Wednesday, August 3, 2011

A Year In The Life

It's drawing closer and closer...that first day of school will be here in less than three weeks, and soon it will all begin. My experience has led me to believe that the year is to be planned for, and that a good, steady pace is essential. Burning too bright can lead to disaster.
The school year definitely has an ebb and flow to it, as well, while I am thinking of that easy "9 months" that educators work, with a pace that is never a consistent flow, but rather short, dramatic bursts with long ennui and a dash of hysterical glee thrown in for good measure. The year starts with such promise in August with new clothes, new rules, new campuses for so many, and there is an excited, frantic quality as kids flow in seemingly forever and promptly get lost on their way to their homeroom. Schedule changes abound as students figure out that the summer assignment WAS necessary to be successful in P-AP or AP courses or if the reality sets in that they may have already taken that particular course and been succcessful enough to gain credit. We deal with the invariable "teacher hates me", and sometimes it is too true, or the all important lunch schedule takes first precedence, so the con begins to get the same lunch as their "boo".
Finally, things solidify, and most students are at least mildly successful, and then the WALL of expectations looms suddenly on the road for too many, as assignments are due the next day, projects require more time than HALO, and the test that wasn't studied for becomes a 13 or 42 or 56 (which is bragged about), and the failures start to pile up. An October break brings fried foods at the fair and some breathing room and a dash of excitement, but it is a long time to Thanksgiving, and the PSAT does not thrill or amuse. Thanksgiving does come finally, and  MISD's choice to have it weeklong is almost criminal in  that it allows for a completely stupifying time.

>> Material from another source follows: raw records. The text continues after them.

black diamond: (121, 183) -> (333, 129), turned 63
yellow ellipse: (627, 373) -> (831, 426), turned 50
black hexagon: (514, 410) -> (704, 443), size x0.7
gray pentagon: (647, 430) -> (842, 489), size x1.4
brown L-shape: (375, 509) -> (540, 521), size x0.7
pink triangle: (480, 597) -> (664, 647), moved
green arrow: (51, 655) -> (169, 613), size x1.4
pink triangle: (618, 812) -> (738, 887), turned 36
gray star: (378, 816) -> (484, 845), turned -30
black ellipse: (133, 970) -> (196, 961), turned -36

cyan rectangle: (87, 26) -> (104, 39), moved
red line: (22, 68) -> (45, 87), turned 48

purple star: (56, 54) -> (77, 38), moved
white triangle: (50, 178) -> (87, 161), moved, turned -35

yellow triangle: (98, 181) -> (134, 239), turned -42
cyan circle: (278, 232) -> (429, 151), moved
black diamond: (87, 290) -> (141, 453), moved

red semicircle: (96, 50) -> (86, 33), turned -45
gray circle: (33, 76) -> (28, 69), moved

The first day back is a running in mud experience that goes on forever, and it can be a day of great transition, as I have seen marriages break up, grandparents die, jobs get lost, and addresses change at a pace barely equaled by the beginning of the second semester.
Finals this year will come before Christmas again, and I get the feeling that there is a bit of panic amongst the staff to get all done sufficiently before the break, which is two weeks of bliss and wonder and a rest of weary bones and psysches. Oh, and the celebration of the birth of Jesus.

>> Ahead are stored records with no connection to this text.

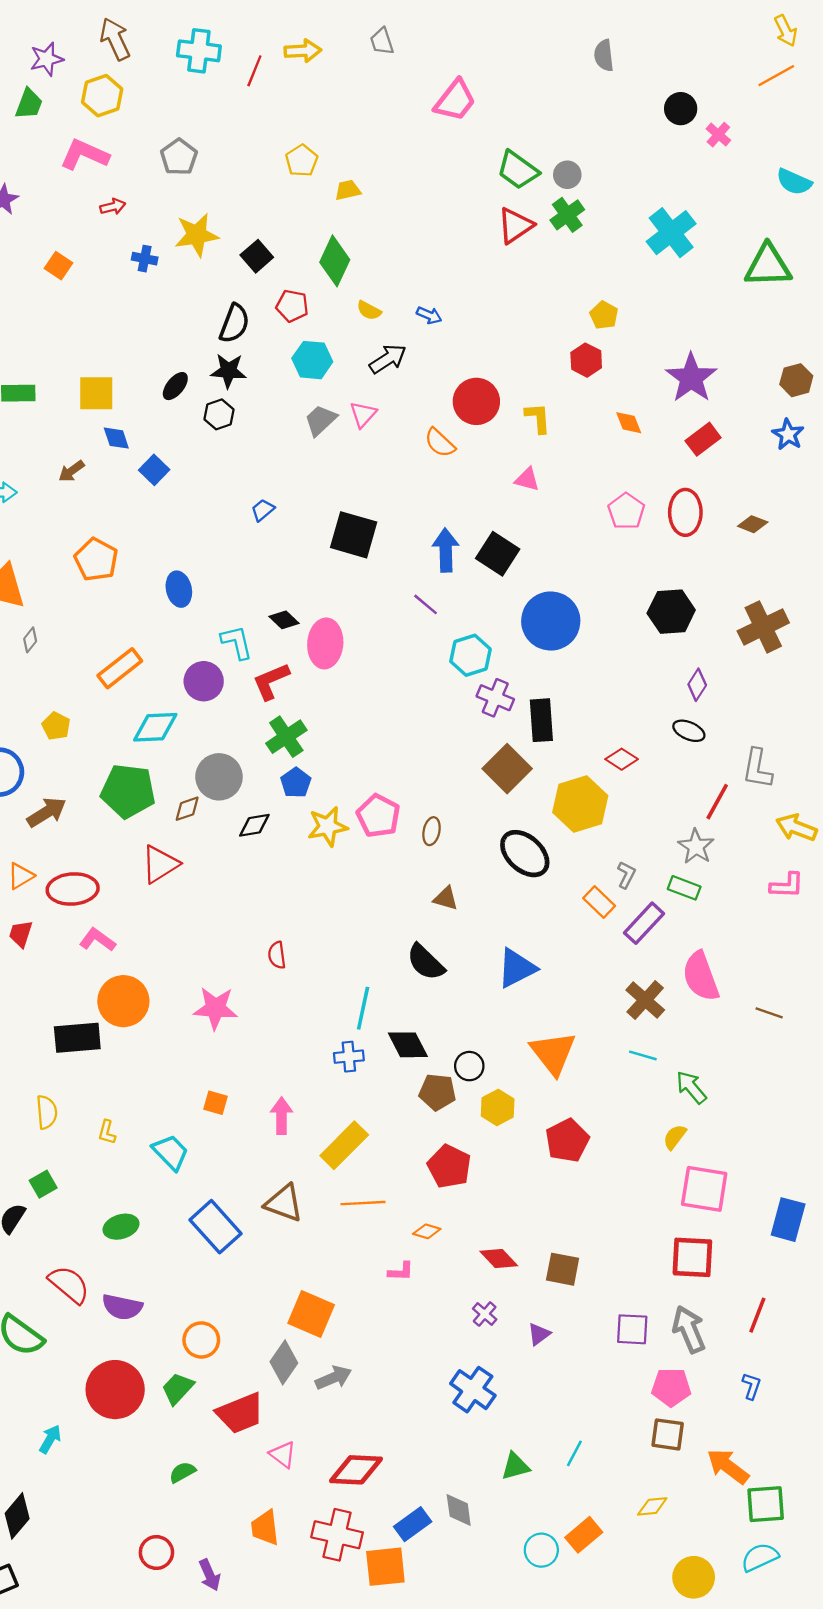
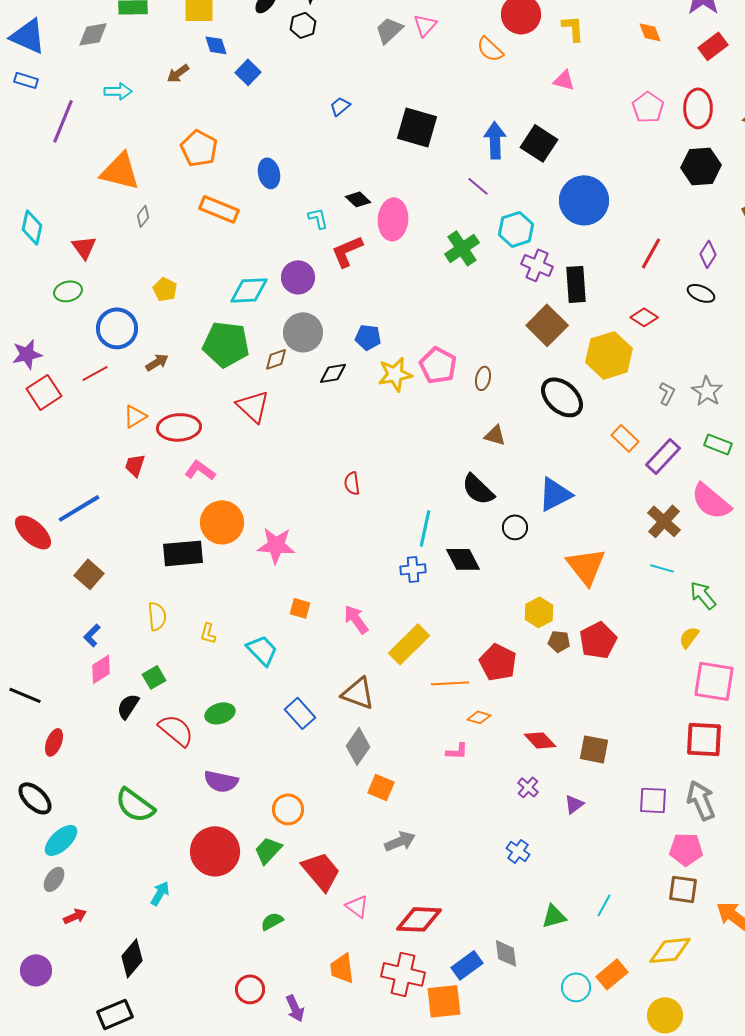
black hexagon: (671, 612) -> (701, 166), moved
cyan L-shape: (237, 642) -> (318, 218), size x0.7
orange rectangle: (120, 668) -> (219, 209), moved, turned 60
purple circle: (204, 681) -> (298, 277), moved
green cross: (286, 737) -> (462, 248), moved
blue pentagon: (296, 783) -> (368, 337), turned -30
red line: (717, 802) -> (651, 253), moved
brown arrow: (47, 812) -> (157, 362), size x0.7
red triangle: (160, 864) -> (253, 406), turned -45
gray L-shape: (626, 875) -> (667, 393), moved
green rectangle: (684, 888) -> (718, 444), moved
pink semicircle: (701, 976) -> (711, 501), turned -30
pink star: (215, 1008) -> (276, 545), moved
black circle: (469, 1066) -> (515, 527), moved
brown pentagon: (437, 1092) -> (559, 641), moved, size x0.7
pink arrow: (282, 1116) -> (356, 619), turned -36
orange line: (363, 1203) -> (450, 683), moved
blue rectangle: (215, 1227) -> (300, 713), size x0.7
red semicircle: (69, 1284) -> (176, 730), moved
orange square: (311, 1314) -> (381, 787), size x0.7
gray diamond: (284, 1362) -> (358, 746), moved
blue cross: (473, 1390) -> (518, 851), size x0.6
red trapezoid: (240, 1413) -> (321, 871), turned -108
yellow diamond: (652, 1506) -> (670, 950), size x1.6
yellow circle: (694, 1577) -> (665, 1015), moved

Breaks come much less frequently in the second half of  the year, with Spring Break a storied time of excess and sun, and I hear that students sometimes have fun, too. There is a warmth and ease of the pace on the campus, and then there is a melee in the cafeteria with fists thrown and  hair pulled, as girls can and do fight over shiftless boys. Police get involved on the modern campus today, and I have seen Tasers and handcuffs make an appearance. I saw a principal walk back behind the police who had two under control carrying what looked to be a small dog but turned out to be a torn out weave.

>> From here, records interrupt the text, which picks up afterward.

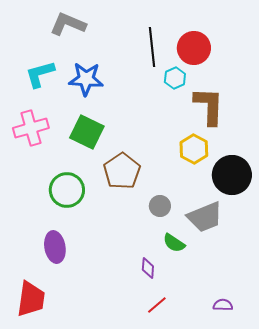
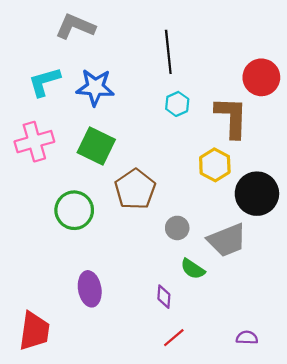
red circle: (194, 48) -> (261, 77), moved
cyan hexagon: (175, 78) -> (177, 104), moved
purple ellipse: (55, 247) -> (90, 289), moved

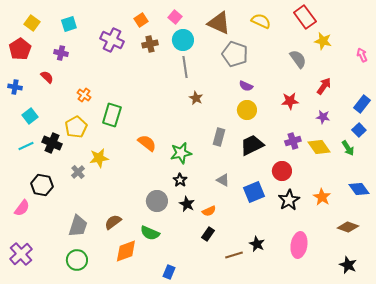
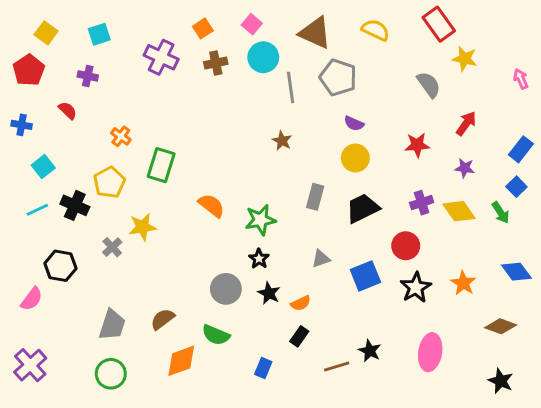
gray line: (185, 67) -> (291, 87), moved
gray triangle: (223, 180) -> (321, 259), turned -48
blue rectangle: (169, 272) -> (263, 368), moved

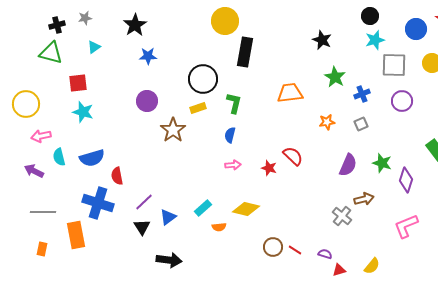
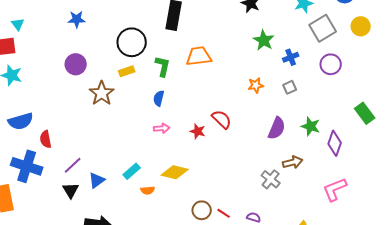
cyan triangle: (94, 47) -> (18, 24), moved, turned -32
gray square: (394, 65) -> (323, 28), turned -32
orange trapezoid: (290, 93) -> (199, 56), moved

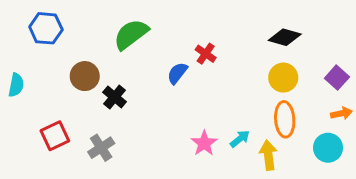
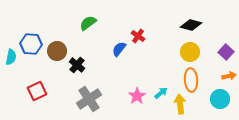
blue hexagon: (46, 28) -> (31, 44), moved
green semicircle: (131, 34) -> (88, 23), size x0.7
gray cross: (101, 148) -> (89, 99), moved, size x1.4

 Many shut down and get their excuses ready to try and avoid summer school, while Seniors try to make their final push a meaningful one and some fall short, but most make it out the door, with a firm push from their teachers and counselors. There is a hubbub and papers fly and tears flow and screams of mirth are heard, and another year ends, with just a whiff of satisfaction from most educators but a sense of relief pervades.
And, then, as the sun sets in a stadium full of 8000 adoring people for the 500 plus who have survived and sometimes thrived, and speeches are made, and then the lights go out, so the fireworks can start, and young men and women run like kindergarteners in the dark to grab a friend and a view, I gain strength and peace and think of future years ahead with a calm resolve.